La mañana del viernes 12 de diciembre en Pocito fue escenario de una tragedia vial que no solo se llevó la vida de un conocido verdulero, sino que también dejó un episodio que desafía toda explicación racional. Horas después del accidente, testigos aseguraron haber visto que el guiño del vehículo de la víctima se encendió de manera espontánea.
El protagonista involuntario de este enigma es el Dodge 1500 en el que Juan Agapito Cabrera trabajaba diariamente. Según varias personas presentes cerca del lugar donde se trasladaron los vehículos involucrados, la luz intermitente del auto comenzó a activarse sin que nadie estuviera dentro.
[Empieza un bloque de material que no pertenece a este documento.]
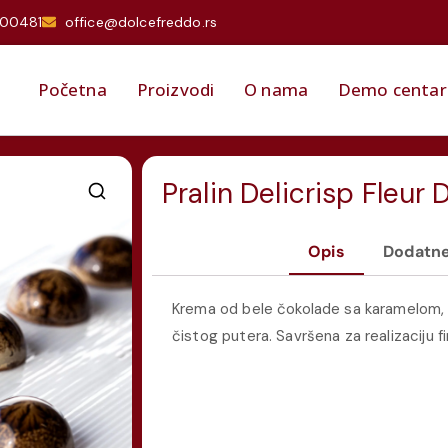
000481
office@dolcefreddo.rs
Početna
Proizvodi
O nama
Demo centar
Pralin Delicrisp Fleur 
Opis
Dodatne
Krema od bele čokolade sa karamelom, 
čistog putera. Savršena za realizaciju fi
El siniestro ocurrió alrededor de las 9:45 horas en la intersección de Ruta 40 y Calle 9. Según el informe de la UFI Delitos Especiales, una Renault Kangoo que circulaba a alta velocidad no frenó ante un semáforo en rojo, desencadenando una cadena de impactos fatales.
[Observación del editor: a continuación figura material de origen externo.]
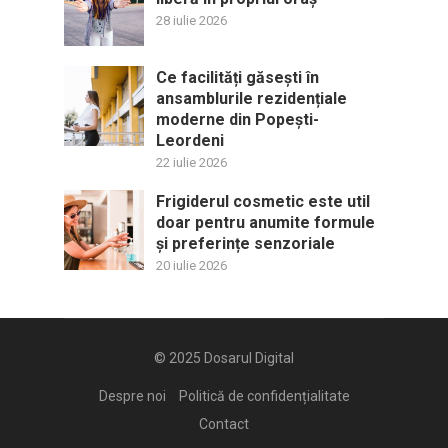
28 iulie 2026
Ce facilități găsești în
ansamblurile rezidențiale
moderne din Popești-
Leordeni
22 iulie 2026
Frigiderul cosmetic este util
doar pentru anumite formule
și preferințe senzoriale
20 iulie 2026
© 2025
Dosarul Digital
Despre noi
Politică de confidențialitate
Contact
En detalle, una Toyota Hilux estaba detenida esperando el cambio de luz roja, con un Fiat Palio justo detrás. De pronto, la Kangoo impactó violentamente contra ambos vehículos, propulsando la camioneta Hilux hacia la banquina donde se encontraba Cabrera junto a su Dodge. La fuerza del choque fue tal que el verdulero falleció instantáneamente mientras cumplía con su labor habitual.
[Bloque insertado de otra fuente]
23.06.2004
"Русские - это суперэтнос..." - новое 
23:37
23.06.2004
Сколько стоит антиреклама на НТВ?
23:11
Los ocupantes de la Kangoo recibieron asistencia en el lugar, y los pasajeros del Palio fueron trasladados al Hospital Rawson, sin riesgos mayores. El conductor de la Hilux salió ileso. La investigación judicial continúa para esclarecer circunstancias exactas, aunque todo apunta a que la imprudencia de la Kangoo fue la causa del fatal accidente.
En medio de las pericias y testimonios, el curioso encendido del guiño del auto de Cabrera permanece como un misterio inquietante. Mientras algunos lo atribuyen a una falla técnica, otros lo interpretan como un enigmático último gesto del hombre que perdió la vida trabajando en una esquina hoy marcada por la tragedia y el desconcierto.